|Born||September 11, 1926|
Nipawin, Saskatchewan, Canada
|Died||August 3, 2000 (aged 73)|
Squamish, British Columbia, Canada
|Awards||Humanities Research Council grant through the Canada Foundation, 1956–1957; Canada Council Senior Fellowship, 1963–1964|
Early life and education
McKay was born in Nipawin, Saskatchewan. His father was Joseph Fortescue McKay, a son of Angus McKay whose own grandfather was the younger John Richards McKay and whose grandmother was Harriet Ballenden. This and other ancestry would qualify McKay as an Anglo-Métis artist in Saskatchewan and in Canada. His mother, Georgina Agnes Newnham, was a daughter of another historical figure in Saskatchewan, the Anglican Bishop of Saskatchewan, Jervois Newnham.
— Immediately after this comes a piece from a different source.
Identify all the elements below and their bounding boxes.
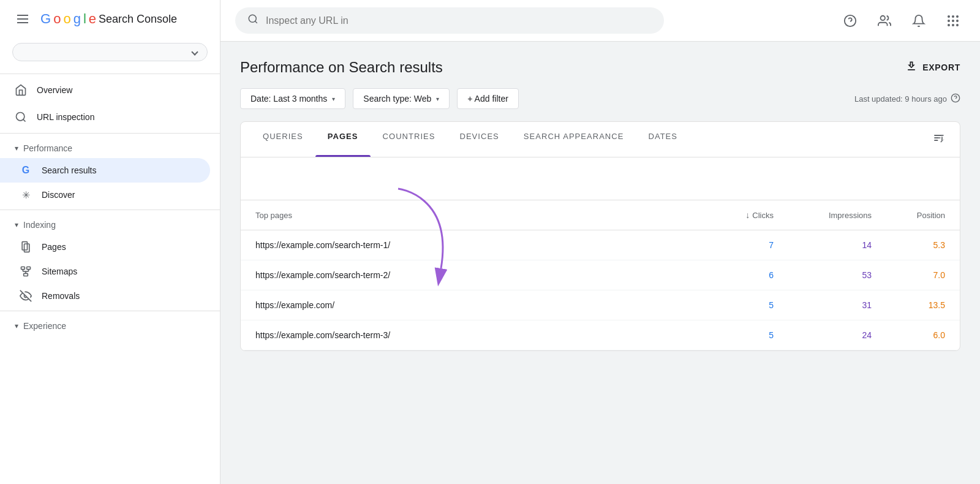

From an early age, McKay drew landscape. His training in art began at the Provincial Institute of Technology and Art (now the Alberta University of the Arts) in Calgary (1946–1948), and later at the Académie de la Grande Chaumière in Paris (1949–1950), Columbia University in New York (1956–1957), and The Barnes Foundation in Merion, Pennsylvania (1956–1957).
In 1952, McKay joined the staff of the Regina Art School (today University of Regina). From 1951 to 1956, he was a lecturer in art at the University of Saskatchewan. While there, McKay helped organize a series of Emma Lake Artists' Workshops in rural Saskatchewan. He became an associate professor in art there between 1956 and 1974, and director from 1964 to 1967. In 1978, he was an associate professor of art at the University of Regina.
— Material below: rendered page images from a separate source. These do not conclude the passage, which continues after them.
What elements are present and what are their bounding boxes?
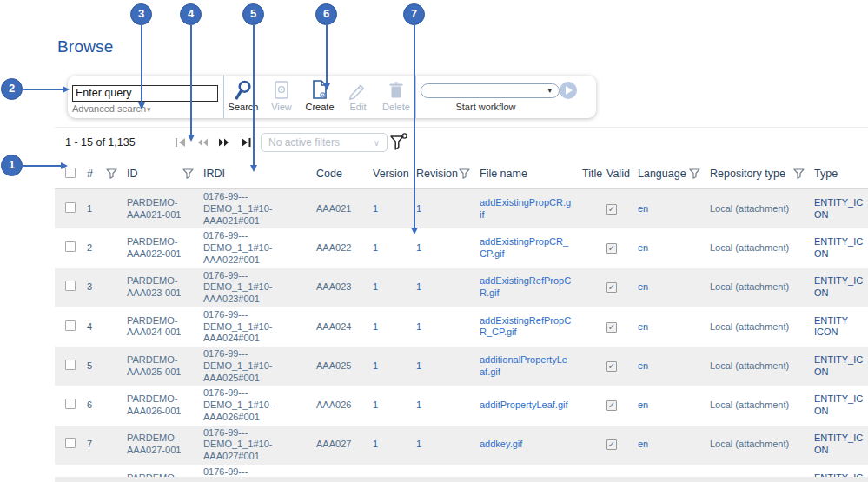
cell-irdi: 0176-99---DEMO_1_1#10-AAA023#001 [197,268,310,307]
cell-version: 1 [367,189,410,229]
cell-revision: 1 [410,307,474,347]
col-header-irdi[interactable]: IRDI [203,168,225,180]
edit-button[interactable]: Edit [339,78,377,112]
next-page-button[interactable] [218,137,230,148]
file-name-link[interactable]: addExistingPropCR.gif [480,197,571,220]
cell-title [576,268,600,307]
cell-revision: 1 [410,386,474,425]
col-header-id[interactable]: ID [127,168,138,180]
advanced-search-label: Advanced search [72,103,146,114]
file-name-link[interactable]: addExistingRefPropCR_CP.gif [480,315,571,338]
chevron-down-icon: ▾ [147,105,151,114]
col-header-code[interactable]: Code [316,168,342,180]
chevron-down-icon: ▾ [547,87,552,95]
cell-revision: 1 [410,228,474,267]
search-label: Search [229,102,259,112]
filter-settings-icon[interactable] [388,132,409,156]
last-page-button[interactable] [240,137,252,148]
table-row[interactable]: 3 PARDEMO-AAA023-001 0176-99---DEMO_1_1#… [55,268,868,307]
table-row[interactable]: 4 PARDEMO-AAA024-001 0176-99---DEMO_1_1#… [55,307,868,347]
cell-language: en [632,347,704,386]
col-header-revision[interactable]: Revision [416,168,458,180]
select-all-checkbox[interactable] [65,168,76,178]
pagination-bar: 1 - 15 of 1,135 No active filters ∨ [55,128,868,159]
callout-2: 2 [1,78,23,100]
query-input[interactable] [72,85,218,102]
cell-id: PARDEMO-AAA027-001 [121,426,197,465]
cell-irdi: 0176-99---DEMO_1_1#10-AAA026#001 [197,386,310,425]
view-button[interactable]: View [262,78,301,112]
page-title: Browse [57,37,114,56]
valid-checkbox: ✓ [606,439,617,450]
filter-icon[interactable] [459,168,470,179]
results-panel: 1 - 15 of 1,135 No active filters ∨ [55,127,868,482]
file-name-link[interactable]: addkey.gif [480,439,522,449]
search-icon [233,78,255,101]
create-button[interactable]: Create [301,78,339,112]
filter-icon[interactable] [793,168,805,179]
cell-language: en [632,189,704,229]
filter-icon[interactable] [182,168,194,179]
start-workflow-button[interactable] [560,82,577,99]
cell-num: 7 [81,426,121,465]
col-header-language[interactable]: Language [638,168,686,180]
callout-7: 7 [403,3,425,25]
first-page-button[interactable] [175,137,187,148]
col-header-type[interactable]: Type [814,168,838,180]
delete-label: Delete [382,102,410,112]
cell-code: AAA024 [310,307,367,347]
file-name-link[interactable]: additPropertyLeaf.gif [480,399,568,410]
play-icon [566,86,573,95]
advanced-search-link[interactable]: Advanced search▾ [72,103,222,114]
results-table: # ID IRDI Code Version Revision File nam… [55,159,868,482]
file-name-link[interactable]: addExistingPropCR_CP.gif [480,236,568,259]
cell-version: 1 [367,268,410,307]
col-header-file-name[interactable]: File name [480,168,527,180]
row-checkbox[interactable] [65,241,76,252]
cell-num: 5 [81,347,121,386]
col-header-title[interactable]: Title [582,168,602,180]
cell-id: PARDEMO-AAA022-001 [121,228,197,267]
cell-num: 3 [81,268,121,307]
workflow-select[interactable]: ▾ [421,83,560,98]
col-header-version[interactable]: Version [373,168,409,180]
table-row[interactable]: 5 PARDEMO-AAA025-001 0176-99---DEMO_1_1#… [55,347,868,386]
cell-irdi: 0176-99---DEMO_1_1#10-AAA024#001 [197,307,310,347]
col-header-valid[interactable]: Valid [606,168,630,180]
callout-2-line [23,89,63,90]
toolbar: Advanced search▾ Search View C [68,76,596,118]
col-header-repository-type[interactable]: Repository type [710,168,785,180]
row-checkbox[interactable] [65,438,76,448]
valid-checkbox: ✓ [606,400,617,411]
file-name-link[interactable]: addExistingRefPropCR.gif [480,275,571,298]
row-checkbox[interactable] [65,399,76,409]
row-checkbox[interactable] [65,360,76,370]
filter-icon[interactable] [106,168,117,179]
col-header-num[interactable]: # [87,168,93,180]
active-filters-select[interactable]: No active filters ∨ [261,133,388,152]
cell-repository-type: Local (attachment) [704,307,808,347]
row-checkbox[interactable] [65,320,76,331]
cell-revision: 1 [410,347,474,386]
create-icon [310,78,329,101]
cell-repository-type: Local (attachment) [704,426,808,465]
previous-page-button[interactable] [196,137,209,148]
table-row[interactable]: 1 PARDEMO-AAA021-001 0176-99---DEMO_1_1#… [55,189,868,229]
cell-repository-type: Local (attachment) [704,189,808,229]
cell-irdi: 0176-99---DEMO_1_1#10-AAA027#001 [197,426,310,465]
cell-language: en [632,386,704,425]
file-name-link[interactable]: additionalPropertyLeaf.gif [480,354,567,377]
pagination-range: 1 - 15 of 1,135 [65,136,136,149]
filter-icon[interactable] [689,168,700,179]
row-checkbox[interactable] [65,202,76,213]
cell-type: ENTITY ICON [808,307,868,347]
search-button[interactable]: Search [224,78,262,112]
cell-revision: 1 [410,426,474,465]
table-row[interactable]: 2 PARDEMO-AAA022-001 0176-99---DEMO_1_1#… [55,228,868,267]
row-checkbox[interactable] [65,281,76,291]
active-filters-value: No active filters [268,136,340,149]
table-row[interactable]: 7 PARDEMO-AAA027-001 0176-99---DEMO_1_1#… [55,426,868,465]
delete-button[interactable]: Delete [377,78,415,112]
table-row[interactable]: 6 PARDEMO-AAA026-001 0176-99---DEMO_1_1#… [55,386,868,425]
cell-code: AAA025 [310,347,367,386]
McKay received national and international attention as one of the painting group the Regina Five. The group's paintings were exhibited at the National Gallery of Canada in 1961 in a show titled "Five Painters from Regina". He was influenced in the 1960s by Barnett Newman, whom he, Ron Bloore, and Roy Kiyooka invited to the Emma Lake Artists' Workshop as guest artist in 1959.
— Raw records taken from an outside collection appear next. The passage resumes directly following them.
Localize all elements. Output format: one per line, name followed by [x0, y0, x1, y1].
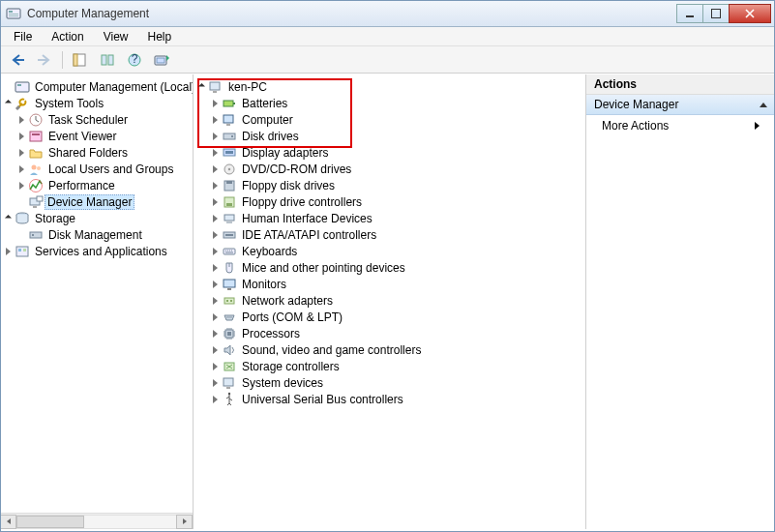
- tree-performance[interactable]: Performance: [0, 177, 193, 193]
- tree-disk-management[interactable]: Disk Management: [0, 226, 193, 243]
- scroll-track[interactable]: [16, 515, 176, 529]
- help-button[interactable]: ?: [123, 49, 146, 71]
- expander-icon[interactable]: [209, 98, 221, 109]
- tree-services-apps[interactable]: Services and Applications: [0, 243, 193, 259]
- expander-icon[interactable]: [15, 180, 27, 192]
- svg-rect-21: [33, 206, 37, 208]
- tree-label: Keyboards: [241, 245, 298, 258]
- device-sound[interactable]: Sound, video and game controllers: [194, 341, 585, 358]
- result-pane: ken-PC Batteries Computer Disk drives: [194, 74, 586, 529]
- expander-icon[interactable]: [209, 163, 221, 175]
- svg-point-40: [228, 167, 230, 169]
- expander-icon[interactable]: [15, 163, 27, 175]
- minimize-button[interactable]: [676, 4, 703, 23]
- expander-icon[interactable]: [2, 213, 14, 224]
- device-usb[interactable]: Universal Serial Bus controllers: [194, 391, 585, 407]
- svg-rect-28: [23, 249, 26, 251]
- tree-device-manager[interactable]: Device Manager: [0, 193, 193, 210]
- device-dvd[interactable]: DVD/CD-ROM drives: [194, 161, 585, 177]
- device-root[interactable]: ken-PC: [194, 78, 585, 95]
- svg-rect-22: [37, 196, 43, 201]
- svg-point-56: [228, 316, 229, 317]
- tree-system-tools[interactable]: System Tools: [0, 95, 193, 111]
- device-ports[interactable]: Ports (COM & LPT): [194, 309, 585, 325]
- expander-icon[interactable]: [209, 229, 221, 241]
- scan-hardware-button[interactable]: [150, 49, 173, 71]
- expander-icon[interactable]: [209, 114, 221, 126]
- mouse-icon: [222, 260, 237, 276]
- submenu-arrow-icon: [755, 122, 760, 130]
- expander-icon[interactable]: [209, 295, 221, 307]
- device-display-adapters[interactable]: Display adapters: [194, 144, 585, 161]
- scroll-right-button[interactable]: [176, 515, 193, 529]
- expander-icon[interactable]: [209, 344, 221, 356]
- expander-icon[interactable]: [15, 114, 27, 126]
- device-floppy-controllers[interactable]: Floppy drive controllers: [194, 193, 585, 210]
- menu-help[interactable]: Help: [140, 28, 180, 45]
- port-icon: [222, 310, 237, 325]
- device-batteries[interactable]: Batteries: [194, 95, 585, 111]
- tree-label: Local Users and Groups: [47, 163, 174, 176]
- scope-pane: Computer Management (Local) System Tools: [0, 74, 194, 529]
- tree-local-users[interactable]: Local Users and Groups: [0, 161, 193, 177]
- svg-rect-5: [74, 54, 77, 66]
- expander-icon[interactable]: [209, 131, 221, 142]
- tree-label: System devices: [241, 376, 324, 390]
- more-actions-row[interactable]: More Actions: [586, 115, 775, 136]
- expander-icon[interactable]: [209, 180, 221, 192]
- device-disk-drives[interactable]: Disk drives: [194, 128, 585, 144]
- device-storage-controllers[interactable]: Storage controllers: [194, 358, 585, 374]
- expander-icon[interactable]: [209, 361, 221, 372]
- properties-button[interactable]: [96, 49, 119, 71]
- expander-icon[interactable]: [15, 147, 27, 159]
- expander-icon[interactable]: [209, 196, 221, 208]
- expander-icon[interactable]: [209, 311, 221, 323]
- device-mice[interactable]: Mice and other pointing devices: [194, 259, 585, 276]
- battery-icon: [222, 96, 237, 111]
- nav-back-button[interactable]: [6, 49, 29, 71]
- expander-icon[interactable]: [2, 98, 14, 109]
- expander-icon[interactable]: [195, 81, 207, 93]
- menu-view[interactable]: View: [96, 28, 136, 45]
- device-floppy-drives[interactable]: Floppy disk drives: [194, 177, 585, 193]
- tree-label: Device Manager: [45, 194, 134, 210]
- menu-action[interactable]: Action: [44, 28, 91, 45]
- show-hide-tree-button[interactable]: [69, 49, 92, 71]
- device-computer[interactable]: Computer: [194, 111, 585, 128]
- tree-root-computer-management[interactable]: Computer Management (Local): [0, 78, 193, 95]
- expander-icon[interactable]: [2, 246, 14, 257]
- device-monitors[interactable]: Monitors: [194, 276, 585, 292]
- expander-icon[interactable]: [209, 394, 221, 405]
- device-network[interactable]: Network adapters: [194, 292, 585, 309]
- tools-icon: [15, 96, 30, 111]
- device-system-devices[interactable]: System devices: [194, 374, 585, 391]
- expander-icon[interactable]: [209, 279, 221, 290]
- maximize-button[interactable]: [702, 4, 730, 23]
- expander-icon[interactable]: [15, 131, 27, 142]
- expander-icon[interactable]: [209, 377, 221, 389]
- display-adapter-icon: [222, 145, 237, 161]
- device-hid[interactable]: Human Interface Devices: [194, 210, 585, 226]
- device-ide[interactable]: IDE ATA/ATAPI controllers: [194, 226, 585, 243]
- storage-ctrl-icon: [222, 359, 237, 374]
- device-processors[interactable]: Processors: [194, 325, 585, 341]
- svg-rect-30: [213, 91, 217, 93]
- horizontal-scrollbar[interactable]: [0, 513, 193, 529]
- menu-file[interactable]: File: [6, 28, 40, 45]
- tree-label: Processors: [241, 327, 301, 340]
- expander-icon[interactable]: [209, 246, 221, 257]
- expander-icon[interactable]: [209, 328, 221, 340]
- device-keyboards[interactable]: Keyboards: [194, 243, 585, 259]
- tree-event-viewer[interactable]: Event Viewer: [0, 128, 193, 144]
- nav-forward-button[interactable]: [33, 49, 56, 71]
- close-button[interactable]: [729, 4, 771, 23]
- tree-storage[interactable]: Storage: [0, 210, 193, 226]
- tree-task-scheduler[interactable]: Task Scheduler: [0, 111, 193, 128]
- expander-icon[interactable]: [209, 147, 221, 159]
- scroll-thumb[interactable]: [16, 516, 84, 528]
- expander-icon[interactable]: [209, 262, 221, 274]
- tree-shared-folders[interactable]: Shared Folders: [0, 144, 193, 161]
- scroll-left-button[interactable]: [0, 515, 16, 529]
- actions-section[interactable]: Device Manager: [586, 95, 775, 115]
- expander-icon[interactable]: [209, 213, 221, 224]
McKay's best known works are his scraped enamel circular and rectangular "mandalas", in which he uses relaxing, contemplative imagery to depict ideas related to Zen Buddhism. McKay was included in Clement Greenberg's 1964 "Post-Painterly Abstraction" exhibition. In the 1970s, he continued to paint abstractions but also reintroduced the landscape in his work.
In 1997, the MacKenzie Art Gallery mounted a national travelling exhibition, "Arthur F. McKay: A Critical Retrospective". At the exhibition opening, McKay said: "If I had known I was that good, I would have painted more."
His work is in many collections, both public and private, such as the National Gallery of Canada, Ottawa.
McKay died on August 3, 2000, in Squamish, British Columbia, at the age of 73.